The bad news is, I wasn't able to take any more candid pix of the birdies. The good news is, it's because they developed so quickly that this morning (i.e., three days after I took that picture) they were out of the nest and pumping their wings! It's absolutely miraculous that they could go from near-naked to almost fledged. However, there's more bad news: the littlest one didn't make it. Or won't, I think, by tomorrow morning.
All of today, we've been keeping a close watch (but at a distance; since the day I took pictures, we've not gone close to the nest).

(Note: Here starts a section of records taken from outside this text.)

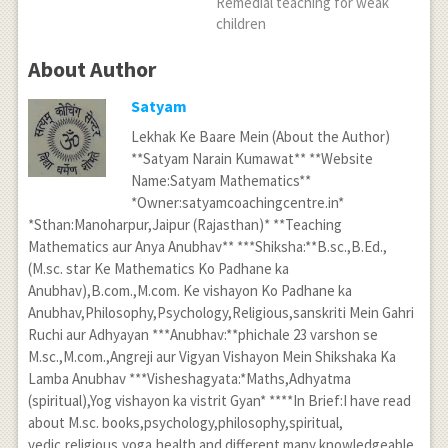
Remedial teaching for weak
children
About Author
Satyam
Lekhak Ke Baare Mein (About the Author)
**Satyam Narain Kumawat** **Website
Name:Satyam Mathematics**
*Owner:satyamcoachingcentre.in*
*Sthan:Manoharpur,Jaipur (Rajasthan)* **Teaching
Mathematics aur Anya Anubhav** ***Shiksha:**B.sc.,B.Ed.,
(M.sc. star Ke Mathematics Ko Padhane ka
Anubhav),B.com.,M.com. Ke vishayon Ko Padhane ka
Anubhav,Philosophy,Psychology,Religious,sanskriti Mein Gahri
Ruchi aur Adhyayan ***Anubhav:**phichale 23 varshon se
M.sc.,M.com.,Angreji aur Vigyan Vishayon Mein Shikshaka Ka
Lamba Anubhav ***Visheshagyata:*Maths,Adhyatma
(spiritual),Yog vishayon ka vistrit Gyan* ****In Brief:I have read
about M.sc. books,psychology,philosophy,spiritual,
vedic,religious,yoga,health and different many knowledgeable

In the morning, we both noticed a hilarious sight: the nest would appear to be empty (from our vantage point, on the ground, through binoculars) until one of the parents approached. Whereupon -- POP! -- like tiny jacks-in boxes, three little heads shot straight up, peeping and calling!
Barely two hours later, when we looked again, two of the birdies were out of the nest and sitting on a nearby branch looking around themselves with interest, and preening their minature wings. An hour later, they had flapped and hopped their way further from the nest. The parents, meanwhile, were busy flying back and forth, feeding them as well as the one left behind in the nest. Already, it was beginning to look grim for the third one, now dubbed Scrawny.
The parents continued feeding Scrawny all morning, which looked hopeful. Around three o'clock, he (or she) actually hopped out of the nest for a breather. But it was very clear that he was woefully underdeveloped compared to the other two: completely naked head, no wing feathers to speak of. At four, I saw that he was back inside the nest, and looking out in a wistful way. As if recognizing that this wider world was not for him. A brisk breeze had caught the young bamboo in its grip and kept shaking it, so that the little nest was rocking like a ship in high seas. Nevertheless, I decided I had to take my chances with a picture of Scrawny while he was still alive.
I couldn't get close, the light was fading and the tree was in motion. I had my camera zoomed out to maximum and the result is rather blurred, but I captured this tiny little bird, looking out over the rim of his only home on earth, perhaps for the last time, in a manner that I found deeply poignant. I will try to post the picture here, but I had such a struggle the other day, I'm not confident of getting it done tonight. A small bony head and jutting beak, quite repulsive in its way, but in the upward tilt of its head, in the comfort it sought in its home, I see all that is ever-hopeful and perhaps naive about the life-force.
I know it's very silly of me, but I'm crying as I write this. Of course I know that little birds have to die now and then, and that this one was quite lucky after all that it will (probably) die in its own cosy home tonight. Knowing that doesn't make it less sad. Well, well, well. I better stop this ridiculous sentimentality and see if I can post that picture.